__Task goal__: Start to finish, print the data below exactly, without the images.

__Input for this task__:
★ ★ ★ ★
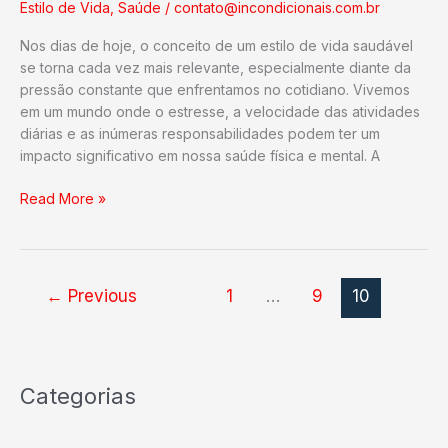
Estilo de Vida
,
Saúde
/
contato@incondicionais.com.br
Nos dias de hoje, o conceito de um estilo de vida saudável
se torna cada vez mais relevante, especialmente diante da
pressão constante que enfrentamos no cotidiano. Vivemos
em um mundo onde o estresse, a velocidade das atividades
diárias e as inúmeras responsabilidades podem ter um
impacto significativo em nossa saúde física e mental. A
Como
Read More »
Ter
um
Estilo
de
←
Previous
1
…
9
10
Vida
Saudável
Nos
Dias
Categorias
de
Hoje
★ ★ ★ ★
__Response below__:
Estilo de Vida
,
Saúde
/
contato@incondicionais.com.br
Nos dias de hoje, o conceito de um estilo de vida saudável
se torna cada vez mais relevante, especialmente diante da
pressão constante que enfrentamos no cotidiano. Vivemos
em um mundo onde o estresse, a velocidade das atividades
diárias e as inúmeras responsabilidades podem ter um
impacto significativo em nossa saúde física e mental. A
Como
Read More »
Ter
um
Estilo
de
←
Previous
1
…
9
10
Vida
Saudável
Nos
Dias
Categorias
de
Hoje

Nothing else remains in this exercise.